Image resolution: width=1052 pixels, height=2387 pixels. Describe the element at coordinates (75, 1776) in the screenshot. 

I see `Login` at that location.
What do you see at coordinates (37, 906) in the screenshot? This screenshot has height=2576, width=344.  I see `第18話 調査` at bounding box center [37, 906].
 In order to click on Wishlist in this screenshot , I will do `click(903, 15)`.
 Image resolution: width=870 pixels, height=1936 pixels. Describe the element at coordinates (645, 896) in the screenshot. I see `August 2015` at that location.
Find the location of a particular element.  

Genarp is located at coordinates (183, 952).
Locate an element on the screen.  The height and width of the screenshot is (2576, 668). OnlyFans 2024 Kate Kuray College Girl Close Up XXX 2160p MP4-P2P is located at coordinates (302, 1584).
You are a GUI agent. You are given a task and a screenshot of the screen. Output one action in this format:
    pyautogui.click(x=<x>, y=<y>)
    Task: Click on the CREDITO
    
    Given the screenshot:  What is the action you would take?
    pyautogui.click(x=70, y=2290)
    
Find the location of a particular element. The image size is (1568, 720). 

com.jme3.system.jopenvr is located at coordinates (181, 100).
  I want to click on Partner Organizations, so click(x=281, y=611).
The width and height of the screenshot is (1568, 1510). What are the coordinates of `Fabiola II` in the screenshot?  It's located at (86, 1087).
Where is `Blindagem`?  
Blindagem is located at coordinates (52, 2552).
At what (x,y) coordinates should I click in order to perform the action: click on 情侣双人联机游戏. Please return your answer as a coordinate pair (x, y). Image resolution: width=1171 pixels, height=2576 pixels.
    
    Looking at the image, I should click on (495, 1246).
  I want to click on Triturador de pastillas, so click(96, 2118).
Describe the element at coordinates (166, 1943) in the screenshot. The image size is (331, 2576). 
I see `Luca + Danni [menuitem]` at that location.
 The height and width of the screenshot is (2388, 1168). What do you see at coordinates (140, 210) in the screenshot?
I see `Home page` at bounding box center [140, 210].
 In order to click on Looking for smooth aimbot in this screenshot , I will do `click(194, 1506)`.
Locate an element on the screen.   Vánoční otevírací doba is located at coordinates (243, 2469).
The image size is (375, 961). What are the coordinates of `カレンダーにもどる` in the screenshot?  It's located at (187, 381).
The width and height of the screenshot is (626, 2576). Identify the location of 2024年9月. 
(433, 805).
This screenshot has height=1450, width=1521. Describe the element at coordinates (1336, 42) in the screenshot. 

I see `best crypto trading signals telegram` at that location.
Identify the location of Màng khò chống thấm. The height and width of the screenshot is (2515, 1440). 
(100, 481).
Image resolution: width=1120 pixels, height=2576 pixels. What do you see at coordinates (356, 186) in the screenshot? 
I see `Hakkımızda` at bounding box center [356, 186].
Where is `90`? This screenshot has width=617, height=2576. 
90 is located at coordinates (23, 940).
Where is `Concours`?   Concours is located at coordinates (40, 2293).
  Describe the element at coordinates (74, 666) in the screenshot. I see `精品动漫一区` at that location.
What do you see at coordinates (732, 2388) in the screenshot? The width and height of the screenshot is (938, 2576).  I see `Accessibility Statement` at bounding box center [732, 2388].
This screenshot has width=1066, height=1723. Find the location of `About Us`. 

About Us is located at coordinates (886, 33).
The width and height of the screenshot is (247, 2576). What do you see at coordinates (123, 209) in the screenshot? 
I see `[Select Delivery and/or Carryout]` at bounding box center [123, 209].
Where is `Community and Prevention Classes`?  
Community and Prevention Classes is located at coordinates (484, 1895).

→ **What the exercise asks**: Please make an exact copy of each record.

→ **Written answer**:
Image resolution: width=1052 pixels, height=2387 pixels. Describe the element at coordinates (75, 1776) in the screenshot. 

I see `Login` at that location.
What do you see at coordinates (37, 906) in the screenshot? This screenshot has height=2576, width=344.  I see `第18話 調査` at bounding box center [37, 906].
 In order to click on Wishlist in this screenshot , I will do `click(903, 15)`.
 Image resolution: width=870 pixels, height=1936 pixels. Describe the element at coordinates (645, 896) in the screenshot. I see `August 2015` at that location.
Find the location of a particular element.  

Genarp is located at coordinates (183, 952).
Locate an element on the screen.  The height and width of the screenshot is (2576, 668). OnlyFans 2024 Kate Kuray College Girl Close Up XXX 2160p MP4-P2P is located at coordinates (302, 1584).
You are a GUI agent. You are given a task and a screenshot of the screen. Output one action in this format:
    pyautogui.click(x=<x>, y=<y>)
    Task: Click on the CREDITO
    
    Given the screenshot:  What is the action you would take?
    pyautogui.click(x=70, y=2290)
    
Find the location of a particular element. The image size is (1568, 720). 

com.jme3.system.jopenvr is located at coordinates (181, 100).
  I want to click on Partner Organizations, so click(x=281, y=611).
The width and height of the screenshot is (1568, 1510). What are the coordinates of `Fabiola II` in the screenshot?  It's located at (86, 1087).
Where is `Blindagem`?  
Blindagem is located at coordinates (52, 2552).
At what (x,y) coordinates should I click in order to perform the action: click on 情侣双人联机游戏. Please return your answer as a coordinate pair (x, y). Image resolution: width=1171 pixels, height=2576 pixels.
    
    Looking at the image, I should click on (495, 1246).
  I want to click on Triturador de pastillas, so click(96, 2118).
Describe the element at coordinates (166, 1943) in the screenshot. The image size is (331, 2576). 
I see `Luca + Danni [menuitem]` at that location.
 The height and width of the screenshot is (2388, 1168). What do you see at coordinates (140, 210) in the screenshot?
I see `Home page` at bounding box center [140, 210].
 In order to click on Looking for smooth aimbot in this screenshot , I will do `click(194, 1506)`.
Locate an element on the screen.   Vánoční otevírací doba is located at coordinates (243, 2469).
The image size is (375, 961). What are the coordinates of `カレンダーにもどる` in the screenshot?  It's located at (187, 381).
The width and height of the screenshot is (626, 2576). Identify the location of 2024年9月. 
(433, 805).
This screenshot has height=1450, width=1521. Describe the element at coordinates (1336, 42) in the screenshot. 

I see `best crypto trading signals telegram` at that location.
Identify the location of Màng khò chống thấm. The height and width of the screenshot is (2515, 1440). 
(100, 481).
Image resolution: width=1120 pixels, height=2576 pixels. What do you see at coordinates (356, 186) in the screenshot? 
I see `Hakkımızda` at bounding box center [356, 186].
Where is `90`? This screenshot has width=617, height=2576. 
90 is located at coordinates (23, 940).
Where is `Concours`?   Concours is located at coordinates (40, 2293).
  Describe the element at coordinates (74, 666) in the screenshot. I see `精品动漫一区` at that location.
What do you see at coordinates (732, 2388) in the screenshot? The width and height of the screenshot is (938, 2576).  I see `Accessibility Statement` at bounding box center [732, 2388].
This screenshot has width=1066, height=1723. Find the location of `About Us`. 

About Us is located at coordinates (886, 33).
The width and height of the screenshot is (247, 2576). What do you see at coordinates (123, 209) in the screenshot? 
I see `[Select Delivery and/or Carryout]` at bounding box center [123, 209].
Where is `Community and Prevention Classes`?  
Community and Prevention Classes is located at coordinates (484, 1895).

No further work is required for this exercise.